Nie pytam, czy znacie tę pomadkę, bo ja jak zawsze jestem na bakier z nowościami :D Jak się u Was sprawuje?
Bardzo ją lubię, mam jeszcze jedną:)
OdpowiedzUsuńZapoznałam się z kilkoma pozytywnymi postami o niej, ale trafił się mi również negatywny post. Sama jej nie używałam, więc własnego zdania o niej nie mam.
OdpowiedzUsuńMuszę wypróbować :)
OdpowiedzUsuńnie miałam jeszcze tego produktu, ale wygląda kusząco:) obserwuję i zapraszam do mnie:)
OdpowiedzUsuńTyle dobrego już się o niej naczytałam, na pewno wypróbuję :)
OdpowiedzUsuńA chyba by mi się taki przydał na moje usta ;D
OdpowiedzUsuńPołączenie niebieskości i granatów zawsze wygląda korzystanie ;D
kusza mnie te pomadki z peelingiem ale jeszcze jakoś nie miałam okazji wypróbować...
OdpowiedzUsuńMuszę ją wreszcie dorwać bo często na nią trafiam w internecie:)

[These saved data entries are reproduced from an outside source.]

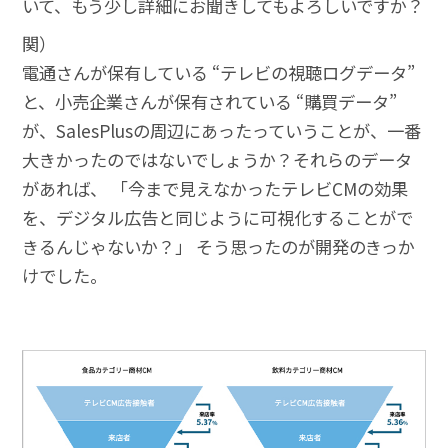
いて、もう少し詳細にお聞きしてもよろしいですか？
関）
電通さんが保有している “テレビの視聴ログデータ”
と、小売企業さんが保有されている “購買データ”
が、SalesPlusの周辺にあったっていうことが、一番
大きかったのではないでしょうか？それらのデータ
があれば、 「今まで見えなかったテレビCMの効果
を、デジタル広告と同じように可視化することがで
きるんじゃないか？」 そう思ったのが開発のきっか
けでした。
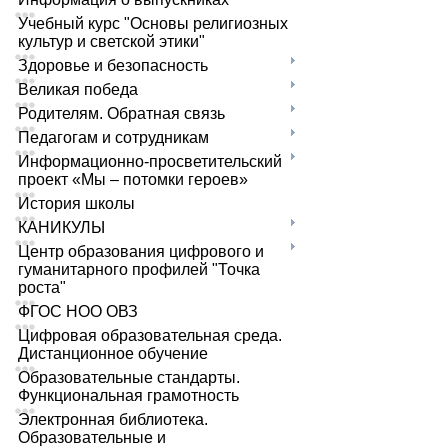
Учебный курс "Основы религиозных
культур и светской этики"
Здоровье и безопасность
Великая победа
Родителям. Обратная связь
Педагогам и сотрудникам
Информационно-просветительский
проект «Мы – потомки героев»
История школы
КАНИКУЛЫ
Центр образования цифрового и
гуманитарного профилей "Точка
роста"
ФГОС НОО ОВЗ
Цифровая образовательная среда.
Дистанционное обучение
Образовательные стандарты.
Функциональная грамотность
Электронная библиотека.
Образовательные и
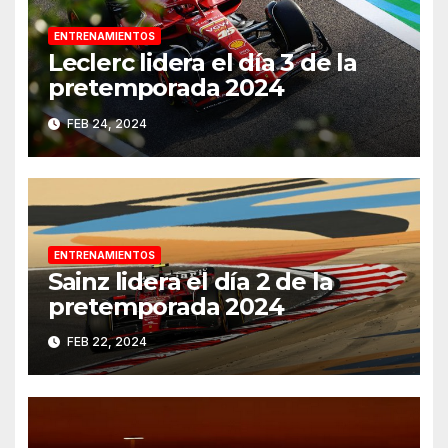
ENTRENAMIENTOS
Leclerc lidera el día 3 de la
pretemporada 2024
FEB 24, 2024
ENTRENAMIENTOS
Sainz lidera el día 2 de la
pretemporada 2024
FEB 22, 2024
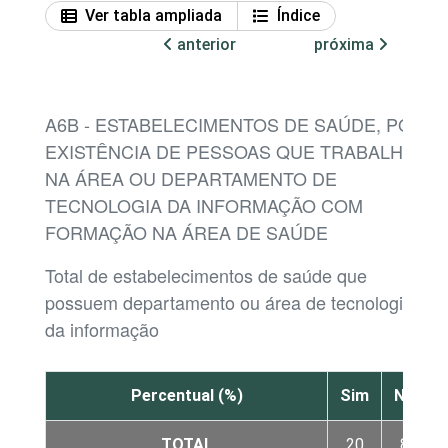
Ver tabla ampliada
Índice
anterior
próxima
A6B - ESTABELECIMENTOS DE SAÚDE, POR
EXISTÊNCIA DE PESSOAS QUE TRABALHAM
NA ÁREA OU DEPARTAMENTO DE
TECNOLOGIA DA INFORMAÇÃO COM
FORMAÇÃO NA ÁREA DE SAÚDE
Total de estabelecimentos de saúde que
possuem departamento ou área de tecnologia
da informação
Percentual (%)
Sim
Não
TOTAL
20
80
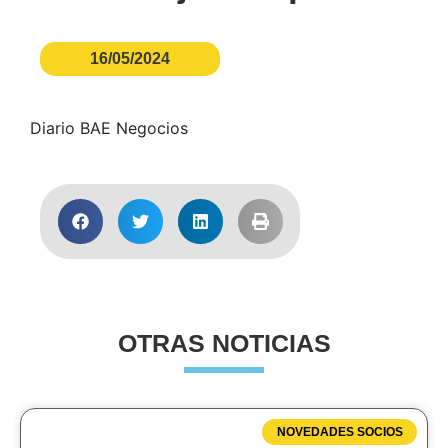
16/05/2024
Diario BAE Negocios
OTRAS NOTICIAS
NOVEDADES SOCIOS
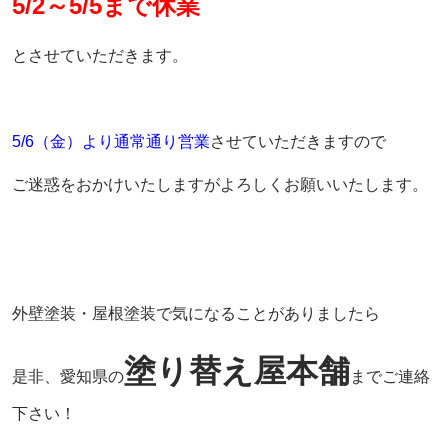
5/2～5/5まで休業
とさせていただきます。
5/6（金）より通常通り営業
させていただきますので
ご迷惑をおかけいたしますがよろしくお願いいたします。
外壁塗装・屋根塗装で気になることがありましたら
塗り替え屋本舗
是非、愛知県の
までご連絡
下さい！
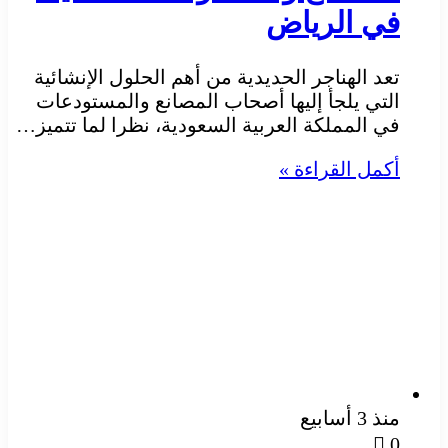
في الرياض
تعد الهناجر الحديدية من أهم الحلول الإنشائية
التي يلجأ إليها أصحاب المصانع والمستودعات
في المملكة العربية السعودية، نظرا لما تتميز…
أكمل القراءة »
منذ 3 أسابيع
0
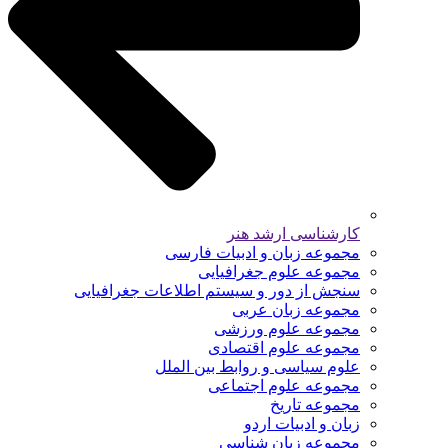
کارشناسی ارشد هنر
مجموعه زبان و ادبیات فارسی
مجموعه علوم جغرافیایی
سنجش از دور و سیستم اطلاعات جغرافیایی
مجموعه زبان عربی
مجموعه علوم ورزشی
مجموعه علوم اقتصادی
علوم سیاسی و روابط بین الملل
مجموعه علوم اجتماعی
مجموعه تاریخ
زبان و ادبیات اردو
مجموعه زبان شناسی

OdpowiedzUsuńOd dłuższego czasu mam ochotę ją wypróbować, szkoda, że zapomniałam o niej w czasie dnia darmowej dostawy ;) Wydaje m się, że jej zapach przypadłby mi do gustu :)
OdpowiedzUsuńDużo dobrego o niej czytam, kusi coraz bardziej ;)

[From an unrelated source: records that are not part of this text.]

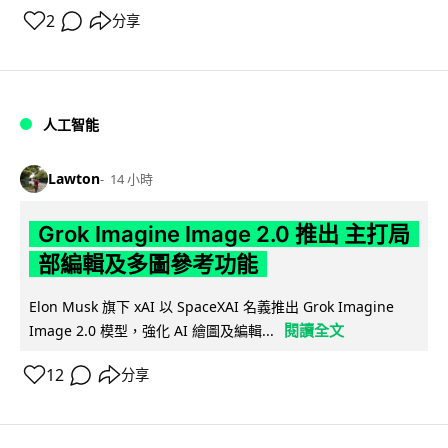
2
分享
人工智能
Lawton
14 小時
Grok Imagine Image 2.0 推出 主打局
部編輯及多圖參考功能
Elon Musk 旗下 xAI 以 SpaceXAI 名義推出 Grok Imagine
閱讀全文
Image 2.0 模型，強化 AI 繪圖及編輯...
12
分享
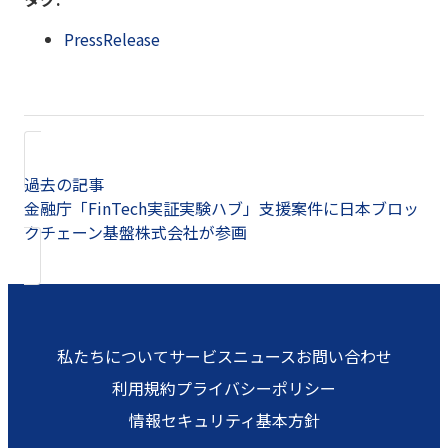
PressRelease
過去の記事
金融庁「FinTech実証実験ハブ」支援案件に日本ブロッ
クチェーン基盤株式会社が参画
私たちについて
サービス
ニュース
お問い合わせ
利用規約
プライバシーポリシー
情報セキュリティ基本方針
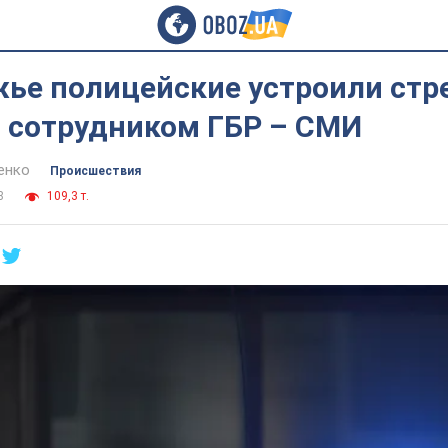
ье полицейские устроили стр
а сотрудником ГБР – СМИ
енко
Происшествия
8
109,3 т.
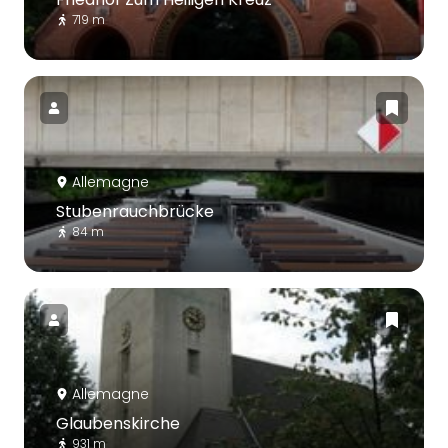
719 m
Allemagne
Stubenrauchbrücke
84 m
Allemagne
Glaubenskirche
931 m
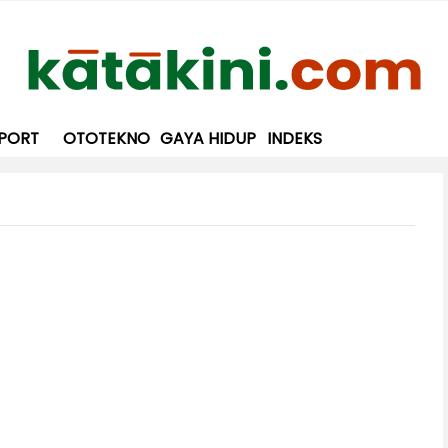
PORT
OTOTEKNO
GAYA HIDUP
INDEKS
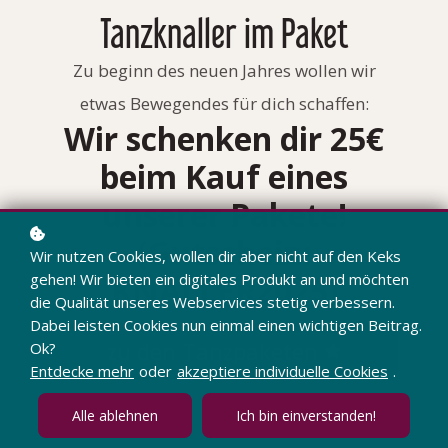
Tanzknaller im Paket
Zu beginn des neuen Jahres wollen wir
etwas Bewegendes für dich schaffen:
Wir schenken dir 25€
beim Kauf eines
unserer Pakete!
(Gutschein:
Wir nutzen Cookies, wollen dir aber nicht auf den Keks
KNALLER2025)
gehen! Wir bieten ein digitales Produkt an und möchten
die Qualität unseres Webservices stetig verbessern.
Dabei leisten Cookies nun einmal einen wichtigen Beitrag.
zu den Tanzpaketen
Ok?
Entdecke mehr
oder
akzeptiere individuelle Cookies
.
Alle ablehnen
Ich bin einverstanden!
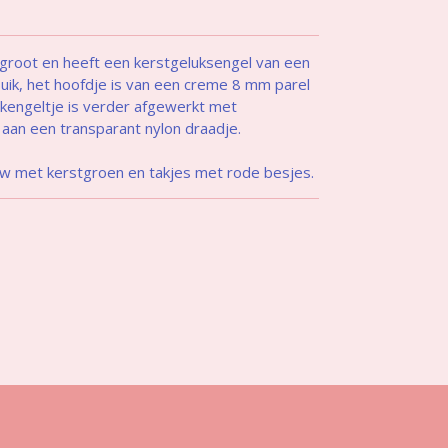
 groot en heeft een kerstgeluksengel van een
buik, het hoofdje is van een creme 8 mm parel
ukengeltje is verder afgewerkt met
t aan een transparant nylon draadje.
euw met kerstgroen en takjes met rode besjes.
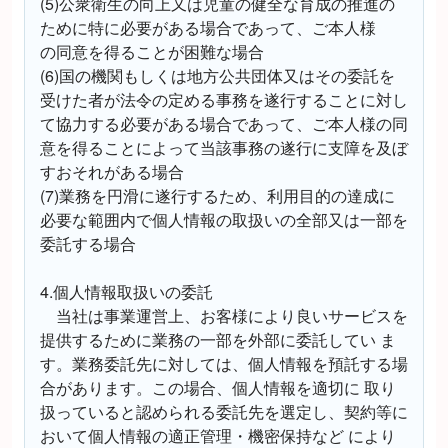
(5)公衆衛生の向上又は児童の健全な育成の推進の
ために特に必要がある場合であって、ご本人様
の同意を得ることが困難な場合
(6)国の機関もしくは地方公共団体又はその委託を
受けた者が法令の定める事務を遂行することに対し
て協力する必要がある場合であって、ご本人様の同
意を得ることによって当該事務の遂行に支障を及ぼ
すおそれがある場合
(7)業務を円滑に遂行するため、利用目的の達成に
必要な範囲内で個人情報の取扱いの全部又は一部を
委託する場合
4.個人情報取扱いの委託
当社は事業運営上、お客様により良いサービスを
提供するために業務の一部を外部に委託してい ま
す。業務委託先に対しては、個人情報を預託する場
合があります。この場合、個人情報を適切に 取り
扱っていると認められる委託先を選定し、契約等に
おいて個人情報の適正管理・機密保持など により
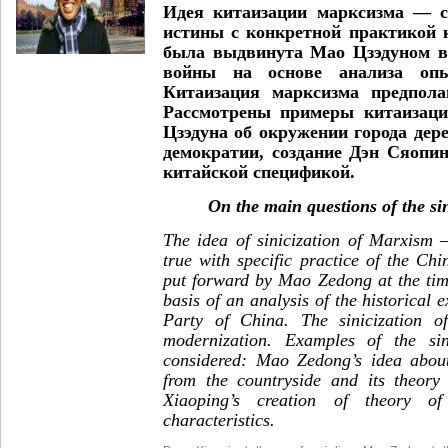
Идея китаизации марксизма — с
истины с конкретной практикой
была выдвинута Мао Цзэдуном в
войны на основе анализа оп
Китаизация марксизма предпола
Рассмотрены примеры китаизаци
Цзэдуна об окружении города дере
демократии, создание Дэн Сяопи
китайской спецификой.
On the main questions of the si
The idea of sinicization of Marxism 
true with specific practice of the Ch
put forward by Mao Zedong at the tim
basis of an analysis of the historical
Party of China. The sinicization o
modernization. Examples of the si
considered: Mao Zedong’s idea about
from the countryside and its theo
Xiaoping’s creation of theory of
characteristics.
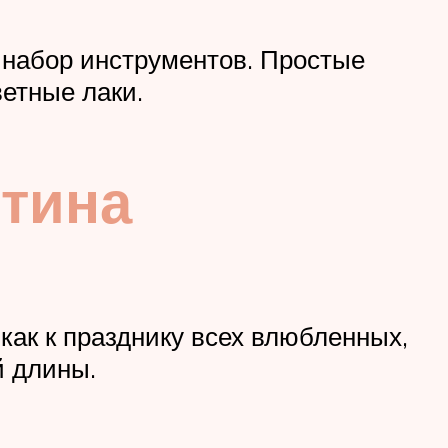
 набор инструментов. Простые
ветные лаки.
нтина
 как к празднику всех влюбленных,
й длины.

OdpowiedzUsuńNie używałam, ale naprawdę często o niej czytam ;)
OdpowiedzUsuńMuszę wreszcie kupić:)
OdpowiedzUsuńZnam tylko ze słyszenia.
OdpowiedzUsuńMam ochotę wypróbować ten specyfik na własnej skórze.
OdpowiedzUsuńOj ja też jestem mega zadowolona z tej pomadki choć początkowo miałam obawy jak ja z tym cukrem na ustach będę chodzić, a on tak super się rozpuszcza pod wpływem tarcia :)
OdpowiedzUsuńMyślę, że moje usta by ją polubiły :) Też dużo o niej słyszałam dobrego ale nigdy nie było mi jakoś po drodze jej kupić :)
OdpowiedzUsuńAleż ja lubię Sylveco!! :]
OdpowiedzUsuńBardzo lubię tą pomadkę :D
OdpowiedzUsuńTylko ja mam chyba do niej uraz. Za każdym razem wyskakuje mi jakiś parch :(
OdpowiedzUsuńSzczerze to pierwszy raz widzę takie cudo :P
OdpowiedzUsuńJeszcze nigdy nie miałam, ale na pewno wypróbuję :)
www.jlw-lifestyle.blogspot.com
Mam na nia wielka ochote, poniewaz wiele osob pisze na jej temat pozytywne slowa :)
OdpowiedzUsuńPrzydał by mi sie:))
OdpowiedzUsuńNa pewno go wypróbuj ;)
OdpowiedzUsuńciekawi mnie od dawna :)
OdpowiedzUsuńCiekawy !! ; ) Nie słyszałam o nim jeszcze : )
OdpowiedzUsuńOj mnie tez ciekawi.
OdpowiedzUsuńU mnie pogoda taka bardziej jesienna- zimno, ciemno, wietrznie i deszcz pada:D
OdpowiedzUsuńNie miałam tej pomadki, ale słyszałam o niej wiele dobrego :)
Miałam ją :) bardzo fajna
OdpowiedzUsuńMam ją i absolutnie uwielbiam. Pięknie ściera martwy naskórek, a że jest mniej wydajna... cóż. Wszak to nie pomadka a peeling :)
OdpowiedzUsuńMam i uwielbiam. Wybawiciel przy suchych i spierzchniętych ustach:)
OdpowiedzUsuńJeszcze nie miałam styczności z tą firmą, lecz myślę że z pomadka byśmy się zaprzyjaźniły;*
OdpowiedzUsuńmam ją w zapasach i już nie długo będę mogła jej użyć:)
OdpowiedzUsuńmam i bardzo ją polubiłam ♥
OdpowiedzUsuńZaciekawiła mnie ta pomadka. Poszukam w zielarskim przy okazji.